Third option is a Murder Mystery dinner. The Mormons are for this one. The drinkers prefer the Casino night.
You can't please everybody. That's a given.
That is not what has got my panties in a bunch though.
We were told as a committee to poll our people as to what ideas they want. I designed a nifty little interactive form that can be filled out and the results go into a spreadsheet. I meant to use it just for my people... but I showed it to Shelly and she loved it and asked me to share it with the others. Which I did. Which the "others" (namely LULU) did not appreciate. (I told the Others they could use it or not. It did not matter to me.) Lulu sent me a real snippy message about how Shelly appointed her to be HEAD of the committee and that I need to consult HER before I go off and do something like make up a form for the poll. (HUH???) Nobody else on the committee heard Shelly make Lulu the head. I know because I ASKED. Lulu is a control freak and she wants to be the sole person doing this. She is against the committee thing.
Lulu wanted to do a white elephant gift exchange which we have done the past 5 years and everybody HATES it. Maybe 4 people like it. The rest do NOT. She got mad that we shot her idea down. But it's Christmas and everybody is stressed and having to find a gift for $5 for somebody you may or may not know well is STRESSFUL.
Another person on the committee wanted to do the party at a bar. I knew that would NOT go over with the Mormons. No way. They would not show.
Last year's party bombed because Lulu picked a place that was very hard to find and there was no parking and people got real upset. Lulu screws up most everything at work. She is lazy, and a drug addict, and just not the most responsible crayon in the box. Nobody likes her.
So basically it made me cranky because I was trying to do a nice thing by sending out that form, and I ticked off Lulu and some others..... and had some of my people getting all irked that they were not invited to be on the committee.... and getting it thrown in my face over and over that we just can't please everyone. That's a given. So we get to listen to the whiners pitch hissy fits over what gets decided.

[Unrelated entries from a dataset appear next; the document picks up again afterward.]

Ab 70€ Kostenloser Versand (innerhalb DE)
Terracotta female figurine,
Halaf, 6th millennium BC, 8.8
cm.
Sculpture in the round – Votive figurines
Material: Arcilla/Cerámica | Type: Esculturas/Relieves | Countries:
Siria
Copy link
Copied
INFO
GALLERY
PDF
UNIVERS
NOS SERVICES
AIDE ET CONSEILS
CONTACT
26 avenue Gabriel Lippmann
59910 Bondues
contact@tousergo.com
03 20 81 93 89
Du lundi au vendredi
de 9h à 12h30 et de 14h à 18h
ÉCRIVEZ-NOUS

Geeeeez. I see why people don't like to be called to the Activities Committee at church. If it's anything like THIS then it's not worth the hassle. Grrrrrrr...........................

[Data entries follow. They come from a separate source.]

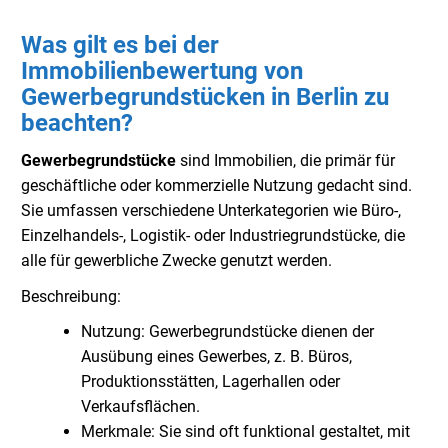
Was gilt es bei der
Immobilienbewertung von
Gewerbegrundstücken in Berlin zu
beachten?
Gewerbegrundstücke
sind Immobilien, die primär für
geschäftliche oder kommerzielle Nutzung gedacht sind.
Sie umfassen verschiedene Unterkategorien wie Büro-,
Einzelhandels-, Logistik- oder Industriegrundstücke, die
alle für gewerbliche Zwecke genutzt werden.
Beschreibung:
Nutzung: Gewerbegrundstücke dienen der
Ausübung eines Gewerbes, z. B. Büros,
Produktionsstätten, Lagerhallen oder
Verkaufsflächen.
Merkmale: Sie sind oft funktional gestaltet, mit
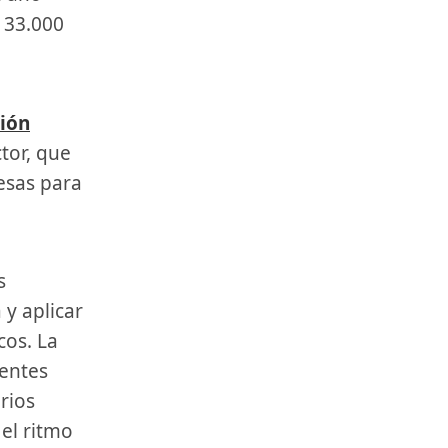
 33.000
ión
tor, que
resas para
s
y aplicar
cos. La
rentes
rios
el ritmo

Plus, I haven't taken any pain medicine for several days and I know I am going through crankiness because of it. I hate being in pain. But I hate having to rely on Lortab daily to function.
I tried taking Aleve, but I just cannot take that. It gives me gushing nose bleeds EVERY SINGLE time!!! But Advil, Asprin and Tylenol are eating my stomach. I can tell.
Just shoot me and put me out of my misery. LOL


Thursday, August 6, 2009

Welcome Baby Luke L.


Karin is an aunt and this is her nephew and I think he's adorable. He was only 6 pounds 9 oz. or 10 oz... I forget which. He's tiny anyhow.
We had our company Lagoon day yesterday. I took David and his friend Bryce as a birthday present for David. I think they had a good time. They pretty much rode nearly everything two or three times.
I'm so tired today. I think I would rather go home and sleep than be at work. No such luck.